Consistent with past research (e.g., Banyard et al., 2007; Krebs et al., 2997), women at Geneseo were significantly more likely than men to be sexually assaulted. To our knowledge, no nationwide studies have investigated rates of same-sex perpetration. At Geneseo, most sexual victimization occurred in a heterosexual context, although men who were sexual assaulted were significantly more likely than women to experience same-sex perpetration. On our campus, sexual assault among women, among men, and in the LGBT community should be addressed.

 Most Geneseo students who had behaviorally-specific sexual assault experiences did not identify having been "sexually assaulted." Likewise, the most common barriers to reporting sexual assault to Geneseo were minimization of the event, self-blame, and stigma. These results are consistent with larger sociocultural tendencies to minimize violations of sexual autonomy. Many students define terms like "sexual assault" in a narrow, stereotypical way (e.g., Anderson, 2007) and are reluctant to apply these terms to their own experiences, in part, because victims are routinely devalued (e.g., Valenti, 2010).

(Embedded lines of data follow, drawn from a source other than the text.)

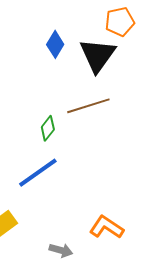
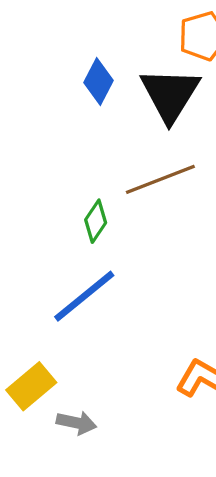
gray arrow: (61, 250) -> (76, 423), moved

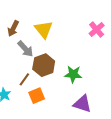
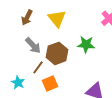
gray arrow: (25, 49) -> (33, 45), moved
green star: (73, 74) -> (86, 44), moved

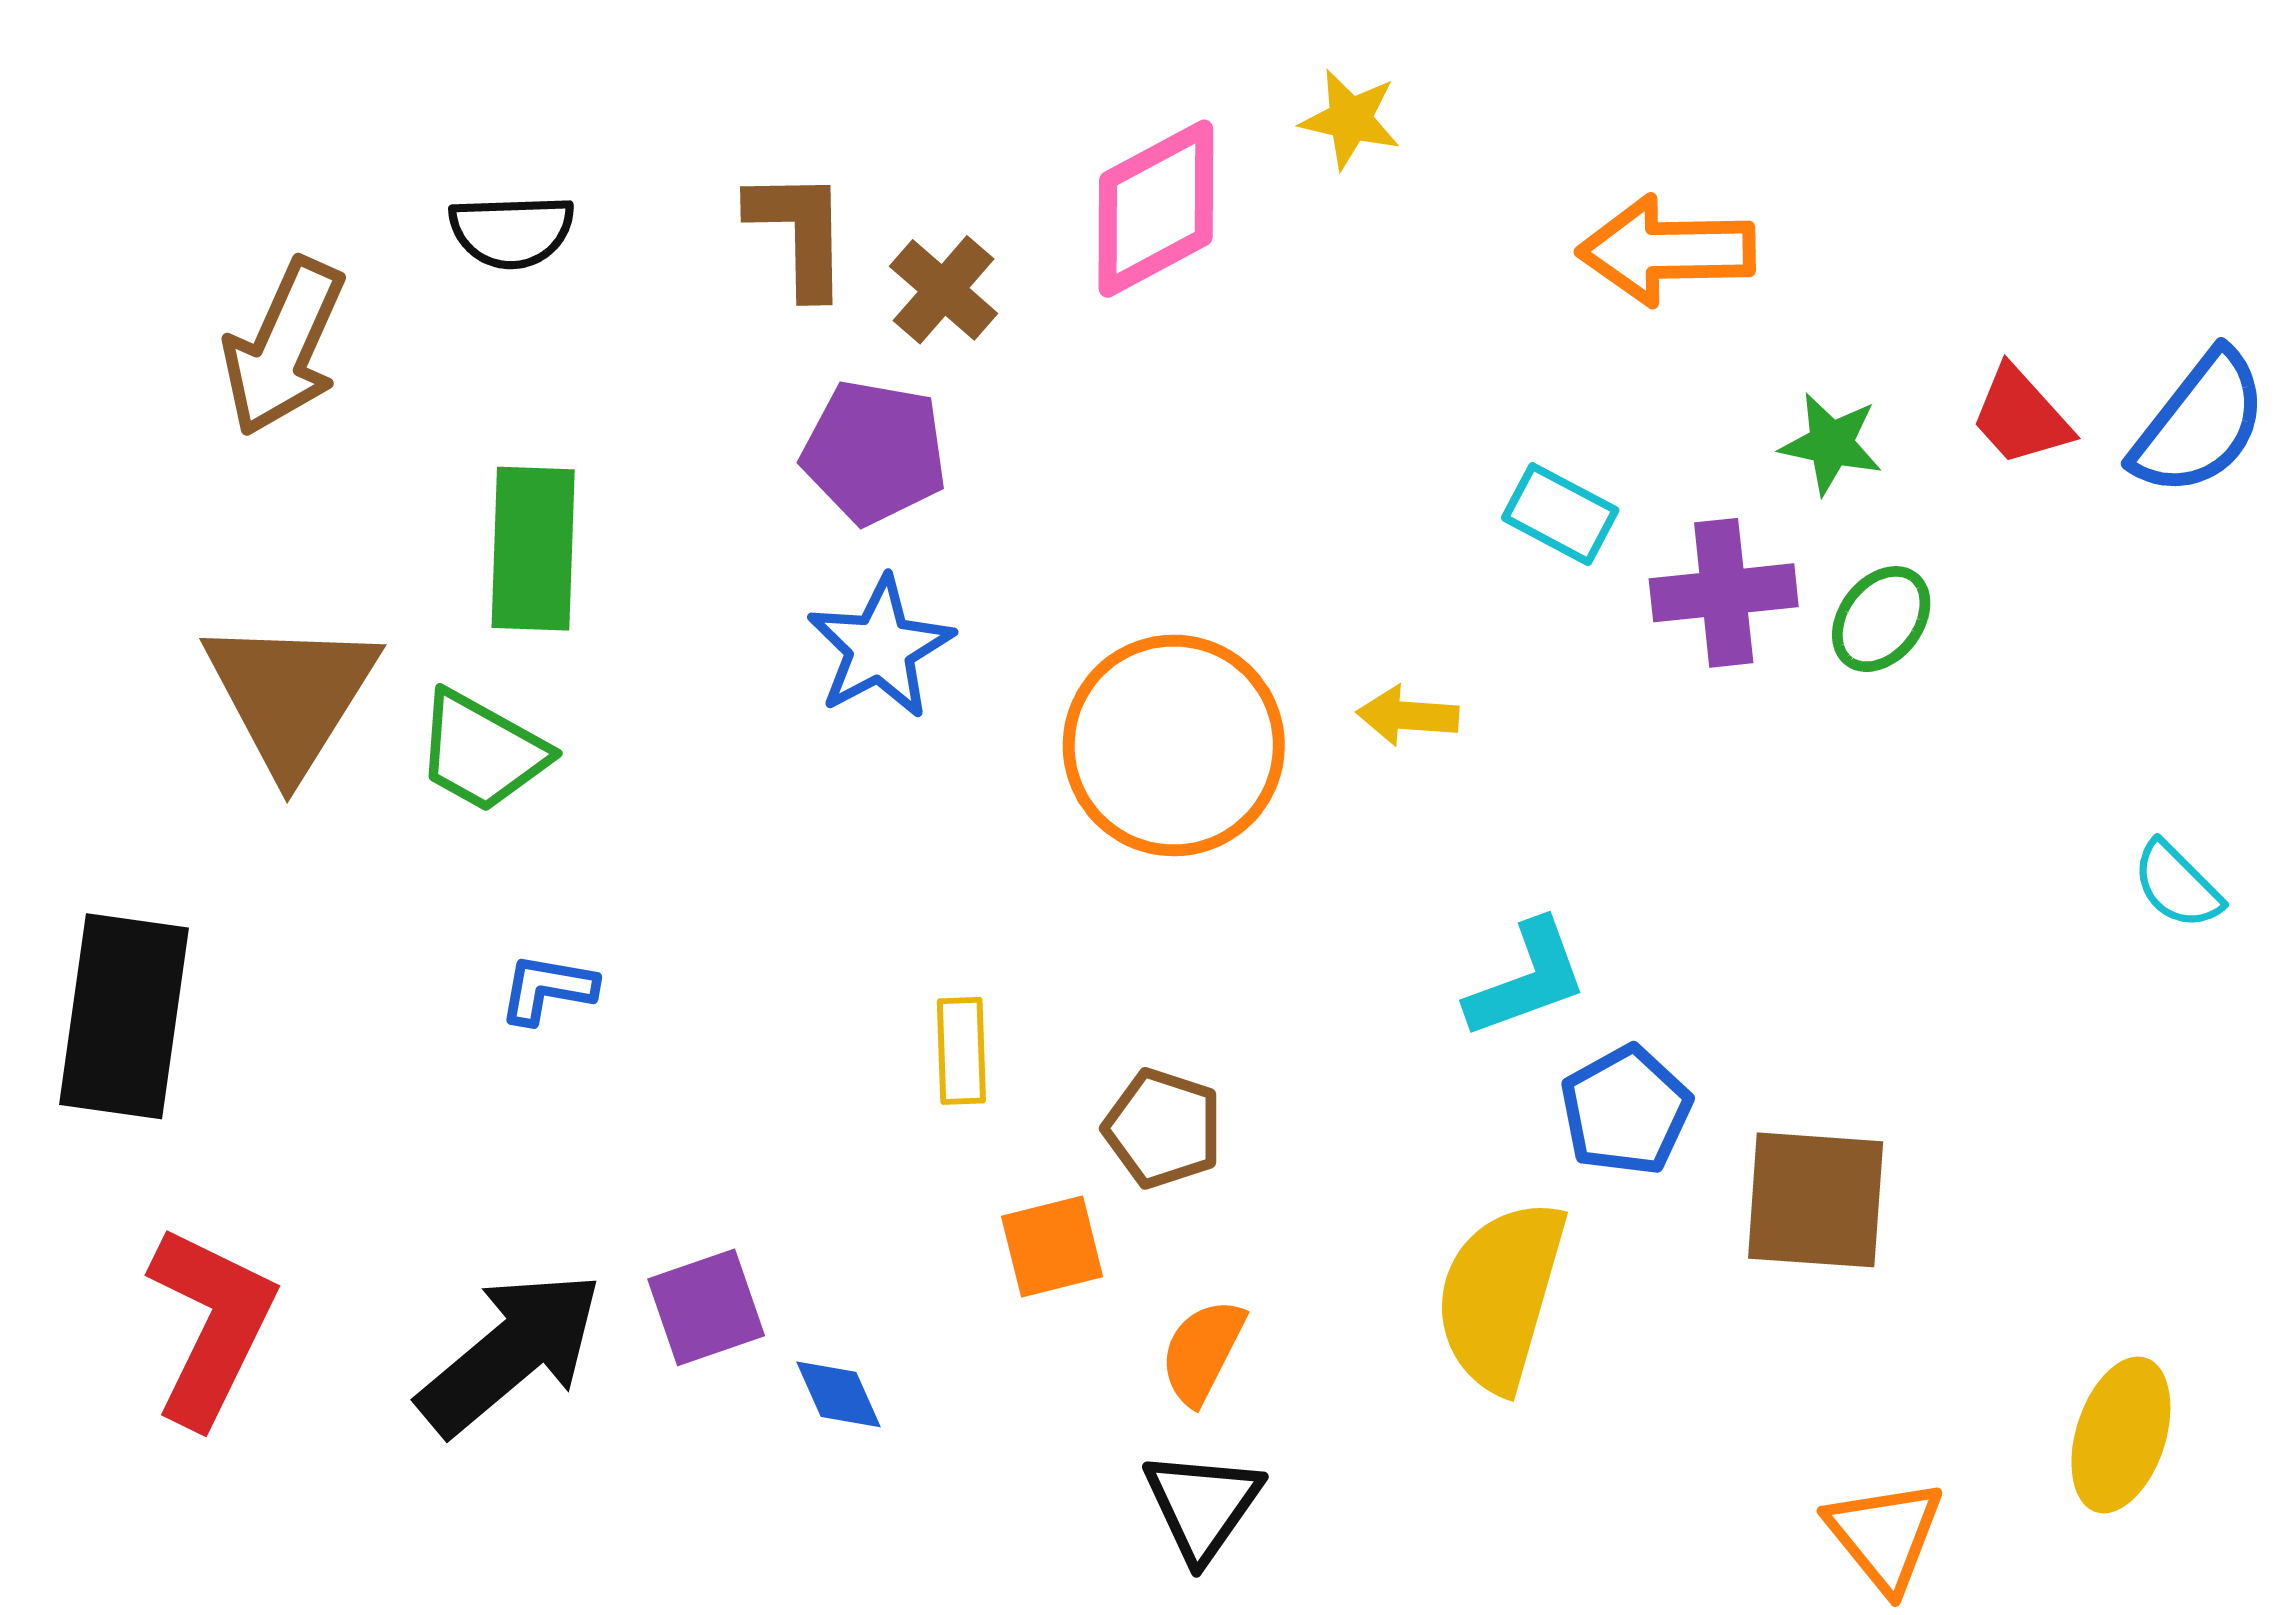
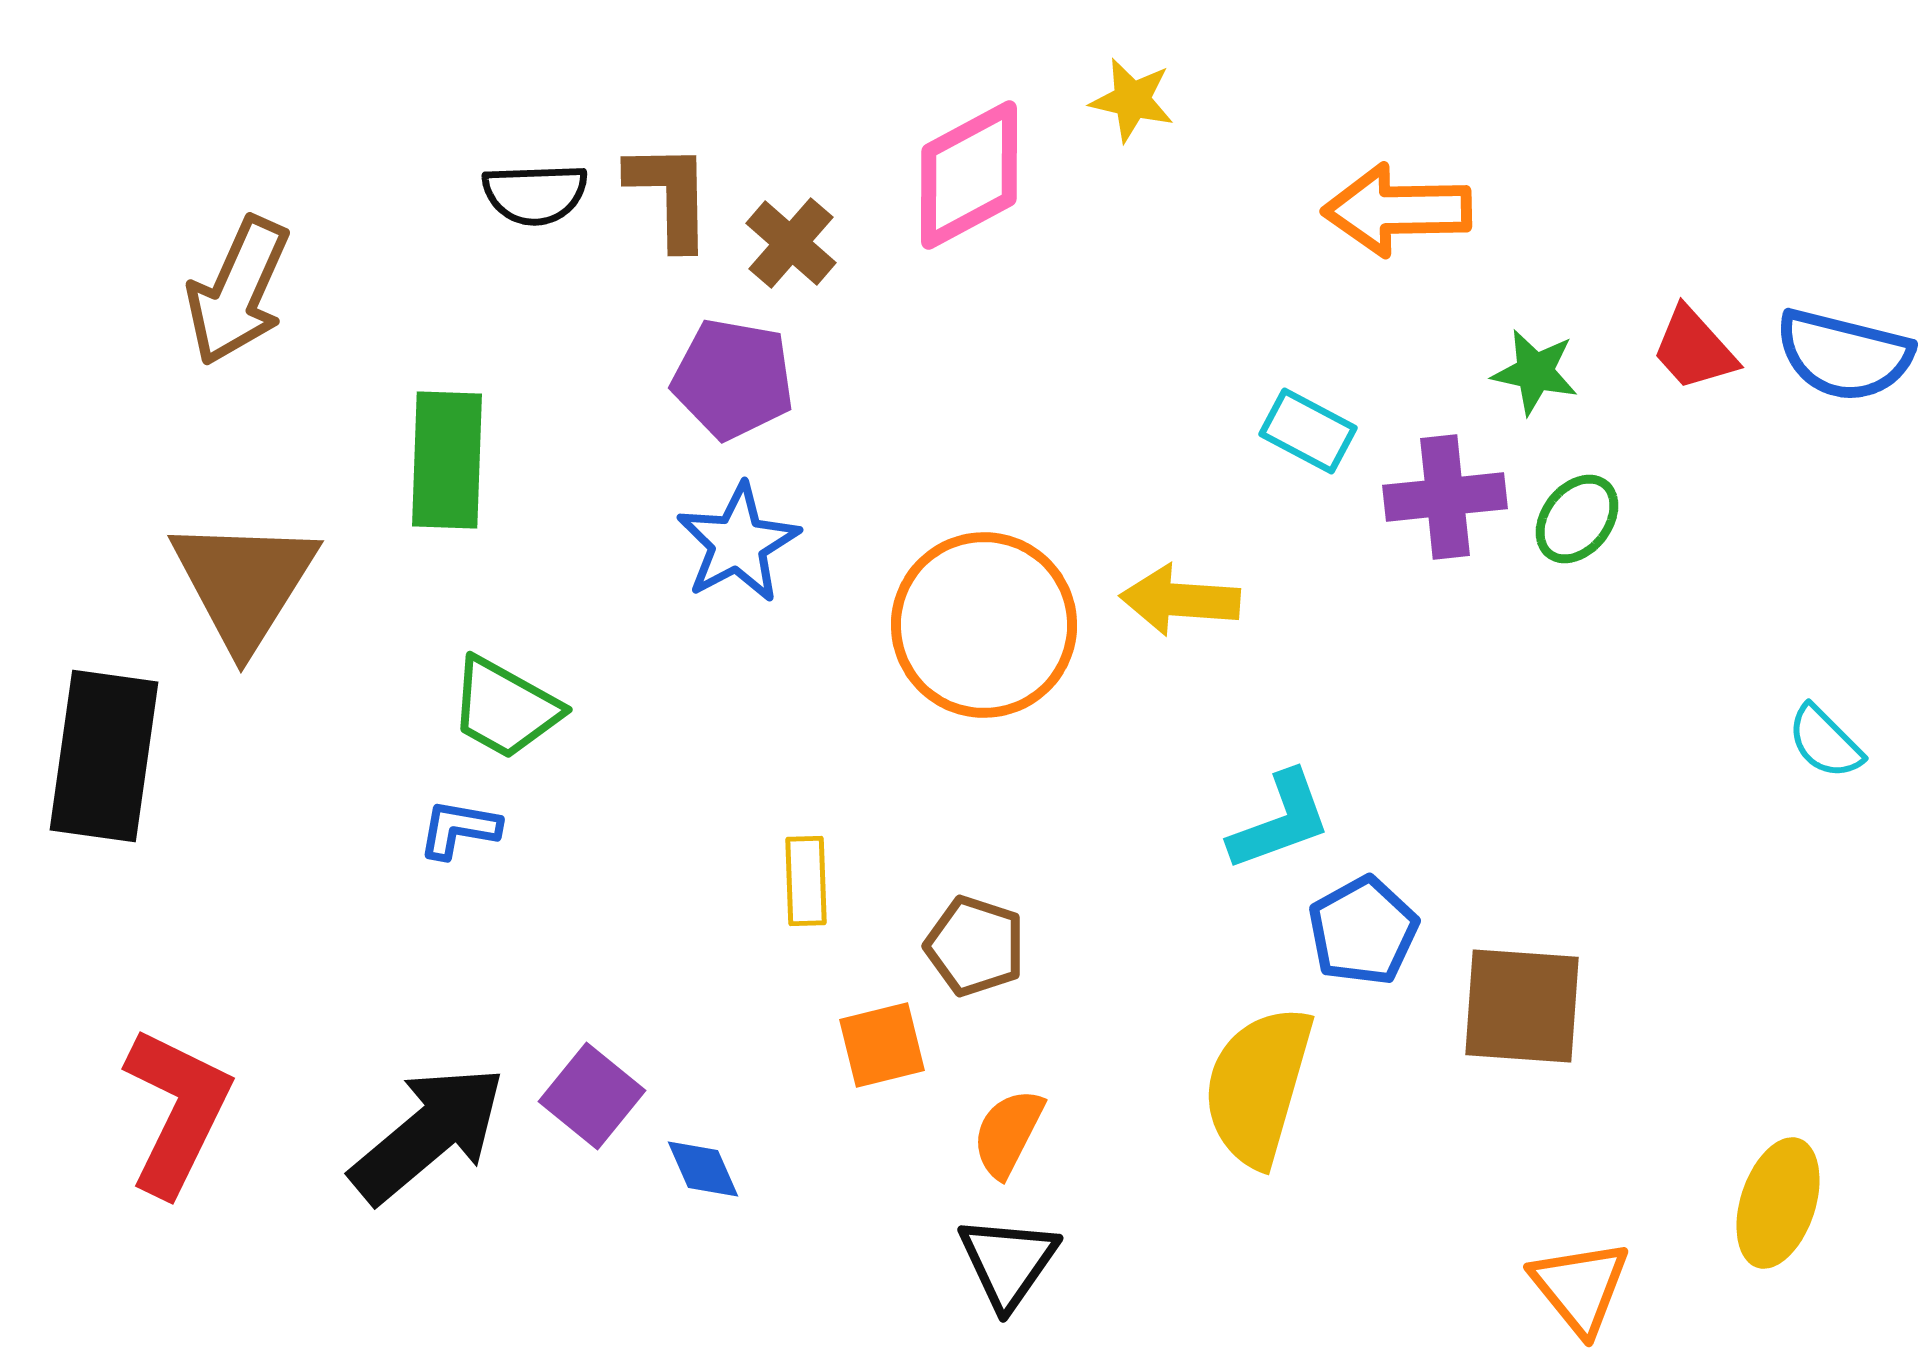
black semicircle: (512, 231) -> (535, 194), moved
blue semicircle: (2200, 423) -> (1844, 355), turned 66
yellow arrow: (1408, 716) -> (1180, 600), size x1.4
green trapezoid: (482, 751) -> (505, 708), moved
black rectangle: (124, 1016) -> (104, 756), moved
purple square: (706, 1307) -> (592, 1096), turned -32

Few students reported their sexual assault experiences to Geneseo. Even among those who identified as sexually assaulted, about 18% told any personnel. Those who did, in fact, report sexual assaults to personnel were most likely to tell on campus health services or residence hall staff. Low rates of reporting converge with low rates nationwide documented by the ACHA (Carr, 2005). Common barriers to reporting specific to Geneseo policy or procedures involved a lack of proof or worry about being believed, the perceived ineffectiveness of reporting, and discomfort reporting to unfamiliar people. Geneseo policy-related barriers were somewhat more frequently endorsed by students who identified as having been sexually assaulted. Even when victims do not minimize their experiences, they do not expect to be supported.

These survey results suggest the need for campus-wide educational programs aimed at reducing collective tendencies to minimize sexual assault and blame victims. Underreporting also suggests the need for Geneseo to evaluate our institutional policies and practices. The messages that we send about sexual assault can powerfully shape, for better or for worse, students' own understandings of sexual assault. ACHA and NIJ reports show that institutional policies and practices across the nation reflect the larger sociocultural context in which sexual assault is minimized. Our campus may also, albeit unintentionally, perpetuate these ideas. We should carefully consider our policies and procedures related to sexual assault. Regardless of the specific changes we make, one thing is certain. At Geneseo, we can do better.